## Prediction of user Knowledge

**Introduction**

The data set records the standardized results of study time, repetition, exam performance for the goal subject as well as non-goal but related subjects. It has a target value of user knowledge classified as very low, low, middle, or high. 

Research question: How can The degree of study time of user for related objects with goal object and exam performance on the goal object predict user knowledge?

The data set we will be using is taken from the UCI Machine learning repository titled, “User Knowledge Modeling Data Set”. The training data set contains 258 observations. There are 6 variables measured: STG (The degree of study time for goal object materials), SCG (The degree of repetition number of user for goal object materials), STR (The degree of study time of user for related objects with goal object), LPR (The exam performance of user for related objects with goal object), and PEG (The exam performance of user for goal object). Each of the variables are standardized. (Kahraman et Al.). There is research done on how general knowledge can be used to predict test scores (Hartwig et Al.), so in contrast, this data utilizes hard data such as test scores and studying time as the variables to something more abstract such as knowledge. 

In [None]:
#Required libraries 
import altair as alt
import pandas as pd 
import numpy as np
import sklearn
from sklearn.neighbors import KNeighborsClassifier
from sklearn.metrics import confusion_matrix
from sklearn.compose import make_column_transformer
from sklearn.pipeline import Pipeline, make_pipeline
from sklearn.preprocessing import OneHotEncoder, StandardScaler
from sklearn.model_selection import (
    GridSearchCV,
    RandomizedSearchCV,
    cross_validate,
    train_test_split,
)

## Methods

Firstly we wil create scatterplots with PEG on the y-axis and each of the other 4 variables with the shape and color aissgned by the UNS. Following this we identified that then We will use STR and PEG to predict. As these two variables are both focused on goal object, they provide a sense of coherence to the analysis. We will use the technique of classification on the training set to predict whether a new observation would be classified into one of the four categories of the knowledge level of the user.

We will plot the dataset as a scatterplot, with STR on the x-axis, PEG on the y-axis and we will use color and shape to distinct different categories of UNS. 

### Loads data from the original source on the web & cleans 

In [None]:
#importing the data set
url = "https://archive.ics.uci.edu/ml/machine-learning-databases/00257/Data_User_Modeling_Dataset_Hamdi%20Tolga%20KAHRAMAN.xls"

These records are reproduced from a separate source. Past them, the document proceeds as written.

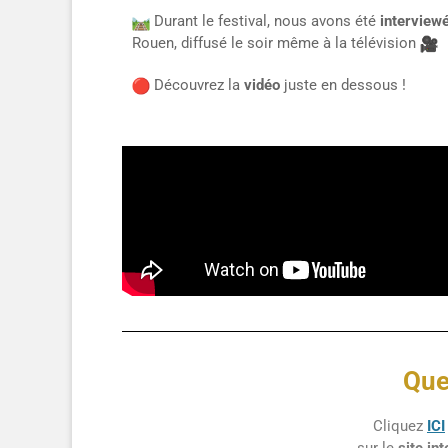
Durant le festival, nous avons été
interview
Rouen, diffusé le soir même à la télévision
Découvrez la
vidéo
juste en dessous !
Que
Cliquez
ICI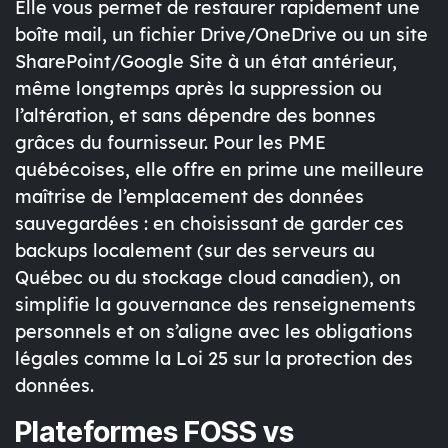
Elle vous permet de restaurer rapidement une
boîte mail, un fichier Drive/OneDrive ou un site
SharePoint/Google Site à un état antérieur,
même longtemps après la suppression ou
l’altération, et sans dépendre des bonnes
grâces du fournisseur. Pour les PME
québécoises, elle offre en prime une meilleure
maîtrise de l’emplacement des données
sauvegardées : en choisissant de garder ces
backups localement (sur des serveurs au
Québec ou du stockage cloud canadien), on
simplifie la gouvernance des renseignements
personnels
et on s’aligne avec les obligations
légales comme la Loi 25 sur la protection des
données.
Plateformes FOSS vs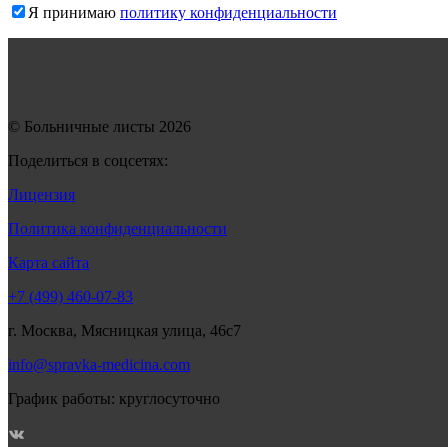
Я принимаю
политику конфиденциальности
© Больничные листы 2026
Поделиться в соцсетях:
Лицензия
Политика конфиденциальности
Карта сайта
+7 (499) 460-07-83
г. Москва, Мясницкая улица, 46с7
info@spravka-medicina.com
График работы: круглосуточно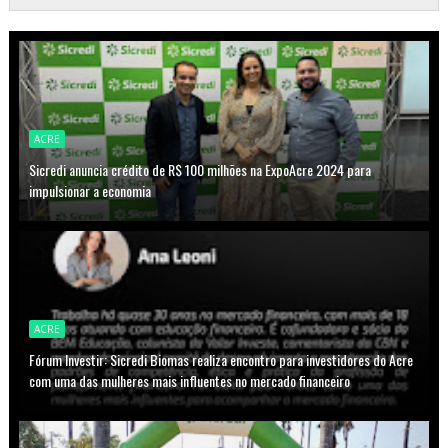
ACRE
Sicredi anuncia crédito de R$ 100 milhões na ExpoAcre 2024 para
impulsionar a economia
ACRE
Fórum Investir: Sicredi Biomas realiza encontro para investidores do Acre
com uma das mulheres mais influentes no mercado financeiro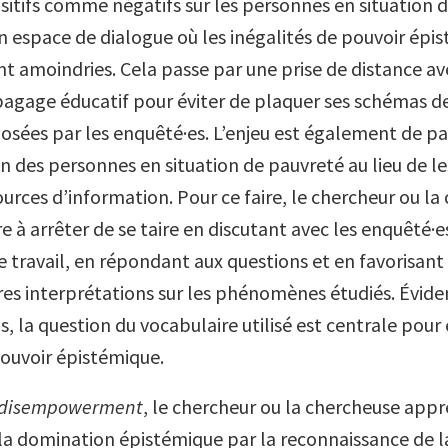
itifs comme négatifs sur les personnes en situation 
un espace de dialogue où les inégalités de pouvoir épi
ent amoindries. Cela passe par une prise de distance 
 bagage éducatif pour éviter de plaquer ses schémas d
posées par les enquêté·es. L’enjeu est également de pa
n des personnes en situation de pauvreté au lieu de le
rces d’information. Pour ce faire, le chercheur ou la
 à arrêter de se taire en discutant avec les enquêté·e
 travail, en répondant aux questions et en favorisan
res interprétations sur les phénomènes étudiés. Évid
s, la question du vocabulaire utilisé est centrale pour 
ouvoir épistémique.
disempowerment
, le chercheur ou la chercheuse appr
 la domination épistémique par la reconnaissance de la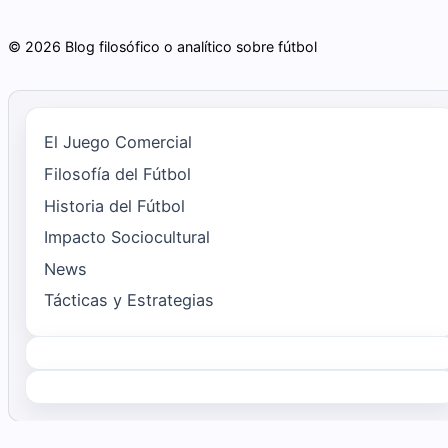
© 2026 Blog filosófico o analítico sobre fútbol
El Juego Comercial
Filosofía del Fútbol
Historia del Fútbol
Impacto Sociocultural
News
Tácticas y Estrategias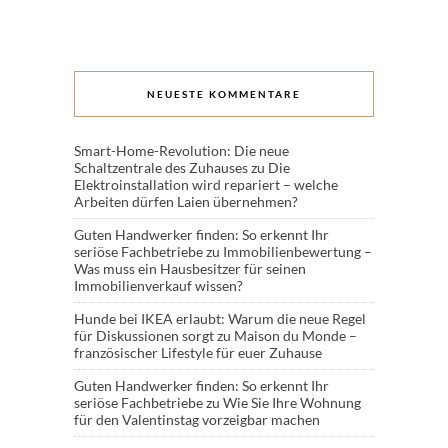
NEUESTE KOMMENTARE
Smart-Home-Revolution: Die neue
Schaltzentrale des Zuhauses
zu
Die
Elektroinstallation wird repariert – welche
Arbeiten dürfen Laien übernehmen?
Guten Handwerker finden: So erkennt Ihr
seriöse Fachbetriebe
zu
Immobilienbewertung –
Was muss ein Hausbesitzer für seinen
Immobilienverkauf wissen?
Hunde bei IKEA erlaubt: Warum die neue Regel
für Diskussionen sorgt
zu
Maison du Monde –
französischer Lifestyle für euer Zuhause
Guten Handwerker finden: So erkennt Ihr
seriöse Fachbetriebe
zu
Wie Sie Ihre Wohnung
für den Valentinstag vorzeigbar machen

user_knowledge_data = pd.read_excel(url, sheet_name = 1).drop(columns = ["Unnamed: 6", "Unnamed: 7", "Attribute Information:"])
user_knowledge_data

### Summary of the data

In [None]:
user_knowledge_data.agg(["min", "max"])

In [None]:
#UNS_data = user_knowledge_data[[" UNS"]]
data= user_knowledge_data.assign(count = 0)
data = data.iloc[:,5:7].groupby(" UNS").count().reset_index()
data

### Visualization of the dataset

In [None]:
user_chart = (
    alt.Chart(user_knowledge_data)
    .mark_point()
    .encode(
        x = alt.X("STG", title = "Study time for goal object (Standardized)"),
        y = alt.Y("PEG", title = "Exam performance for goal object (standardized)"),
        color = " UNS",
        shape = " UNS"
)).properties(width=400, height=400)
user_chart        

In [None]:
user_chart2 = (
    alt.Chart(user_knowledge_data)
    .mark_point()
    .encode(
        x = alt.X("SCG", title = "The degree of repetition number of user for goal object materials (Standardized)"),
        y = alt.Y("PEG", title = "Exam performance for goal object (standardized)"),
        color = " UNS",
        shape = " UNS"
)).properties(width=400, height=400)
user_chart2  

In [None]:
user_chart3 = (
    alt.Chart(user_knowledge_data)
    .mark_point()
    .encode(
        x = alt.X("STR", title = "The degree of study time of user for related objects with goal object(Standardized)"),
        y = alt.Y("PEG", title = "Exam performance for goal object (standardized)"),
        color = " UNS",
        shape = " UNS"
)).properties(width=400, height=400)
user_chart3

In [None]:
user_chart4 = (
    alt.Chart(user_knowledge_data)
    .mark_point()
    .encode(
        x = alt.X("LPR", title = "The exam performance of user for related objects with goal object(Standardized)"),
        y = alt.Y("PEG", title = "Exam performance for goal object (standardized)"),
        color = " UNS",
        shape = " UNS"
)).properties(width=400, height=400)
user_chart4  

### Data Analysis
#### split training set and testing set

In [None]:
usr_training, usr_test = train_test_split(user_knowledge_data,test_size=0.25,random_state=123)
print(usr_training.head())
print(usr_test.head())

#### Assign predictors and targets

In [None]:
X_train = pd.DataFrame(usr_training.loc[:,["STG","PEG"]])
y_train = usr_training[" UNS"]
X_test = pd.DataFrame(usr_test.loc[:,["STG","PEG"]])
y_test = usr_test[" UNS"]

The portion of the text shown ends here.